In this Thomson Reuters Practical Law Q&A, Clyde & Co Partners Richard Power and Mary Anne Roff provide a high level overview of dispute resolution in the sector, covering types of claims, parties, methods, funding and more.
1. Are there "typical" claims within the sector? If so, please provide a brief overview of each of them.
There are typically three types of disputes within the power and renewables sector. They are:
2. Are there any wider economic, regulatory or political factors that make disputes of any kind more or less common in the sector?
Disputes in the sector can arise due to the following factors:
Changing political policy on energy supply can lead to disputes between investors and government agencies, for example the phasing out of coal-fired power generation and the incentivisation of renewables. Spain and Italy's amendment of their solar incentive schemes led to numerous claims against their governments under the Energy Charter Treaty.
3. Which issues give rise to the most disputes in the sector?
In the offshore wind sector, one of the key causes of construction disputes is adverse weather, and which party should take responsibility for it.
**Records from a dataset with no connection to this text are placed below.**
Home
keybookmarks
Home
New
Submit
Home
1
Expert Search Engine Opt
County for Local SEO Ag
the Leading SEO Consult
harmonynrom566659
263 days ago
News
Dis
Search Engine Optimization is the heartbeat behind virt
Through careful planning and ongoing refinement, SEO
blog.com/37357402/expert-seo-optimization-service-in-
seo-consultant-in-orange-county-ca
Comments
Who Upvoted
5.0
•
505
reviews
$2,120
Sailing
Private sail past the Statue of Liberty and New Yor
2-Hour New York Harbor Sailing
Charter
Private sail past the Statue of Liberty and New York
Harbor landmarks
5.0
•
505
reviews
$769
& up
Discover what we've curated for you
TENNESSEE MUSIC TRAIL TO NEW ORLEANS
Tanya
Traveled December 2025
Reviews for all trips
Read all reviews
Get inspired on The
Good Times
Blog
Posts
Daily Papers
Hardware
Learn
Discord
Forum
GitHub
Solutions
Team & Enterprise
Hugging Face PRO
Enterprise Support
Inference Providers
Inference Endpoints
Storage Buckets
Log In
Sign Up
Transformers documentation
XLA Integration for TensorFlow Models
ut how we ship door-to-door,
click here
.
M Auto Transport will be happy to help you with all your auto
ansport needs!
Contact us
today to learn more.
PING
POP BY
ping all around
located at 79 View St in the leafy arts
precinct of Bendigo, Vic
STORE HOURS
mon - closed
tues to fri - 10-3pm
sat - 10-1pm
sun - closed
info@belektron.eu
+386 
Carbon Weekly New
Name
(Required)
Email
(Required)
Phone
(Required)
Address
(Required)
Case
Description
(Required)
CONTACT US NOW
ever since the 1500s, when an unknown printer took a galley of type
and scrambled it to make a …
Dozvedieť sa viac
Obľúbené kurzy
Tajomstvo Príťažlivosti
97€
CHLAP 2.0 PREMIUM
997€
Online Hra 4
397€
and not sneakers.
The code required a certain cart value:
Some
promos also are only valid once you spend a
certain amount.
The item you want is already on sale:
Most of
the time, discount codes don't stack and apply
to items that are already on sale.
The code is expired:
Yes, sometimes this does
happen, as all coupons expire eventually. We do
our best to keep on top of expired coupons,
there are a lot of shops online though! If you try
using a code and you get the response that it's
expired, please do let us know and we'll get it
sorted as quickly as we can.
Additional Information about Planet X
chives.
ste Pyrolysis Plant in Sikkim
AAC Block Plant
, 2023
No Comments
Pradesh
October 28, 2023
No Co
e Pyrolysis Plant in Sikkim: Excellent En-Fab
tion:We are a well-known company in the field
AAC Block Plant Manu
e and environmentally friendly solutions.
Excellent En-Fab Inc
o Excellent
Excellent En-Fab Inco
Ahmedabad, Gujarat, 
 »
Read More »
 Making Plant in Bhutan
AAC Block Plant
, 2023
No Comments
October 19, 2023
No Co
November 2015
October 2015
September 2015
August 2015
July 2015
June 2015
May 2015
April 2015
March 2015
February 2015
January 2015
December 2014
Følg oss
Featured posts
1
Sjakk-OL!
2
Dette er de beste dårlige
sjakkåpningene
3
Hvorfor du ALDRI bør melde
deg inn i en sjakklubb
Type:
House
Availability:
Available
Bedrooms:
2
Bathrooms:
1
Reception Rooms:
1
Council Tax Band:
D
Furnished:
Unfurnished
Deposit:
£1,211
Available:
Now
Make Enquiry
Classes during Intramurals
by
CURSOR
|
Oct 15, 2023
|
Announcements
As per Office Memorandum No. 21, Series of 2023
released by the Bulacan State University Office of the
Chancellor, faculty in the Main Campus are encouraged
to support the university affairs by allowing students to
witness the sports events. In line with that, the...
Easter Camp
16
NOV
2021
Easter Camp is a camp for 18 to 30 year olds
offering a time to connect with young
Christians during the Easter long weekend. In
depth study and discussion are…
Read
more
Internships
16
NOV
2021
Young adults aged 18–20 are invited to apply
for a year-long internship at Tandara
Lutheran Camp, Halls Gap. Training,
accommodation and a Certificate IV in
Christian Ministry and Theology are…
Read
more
So far as contractual clauses are concerned, most construction contracts contain detailed requirements as to the notices that must be served before claims can be made and what those notices should contain. There are frequently disputes as to whether appropriate notices have been served and whether or not they are a condition precedent to an entitlement to claim.
Price review clauses can also create disputes, whether in power purchase agreements (PPAs) or gas supply contracts. In the administrative arena, challenges can be brought against regulator decisions in the context of the regulated energy supply sector.
4. Approximately what proportion of the disputes you encounter become the subject of dispute resolution proceedings?
Approximately half of the disputes in the sector become the subject of dispute resolution proceedings.
5. Are there any unusual time limits for starting a claim?
There are no unusual time limits for starting a claim in the power & renewables sector, unless time limits are imposed by relevant contracts.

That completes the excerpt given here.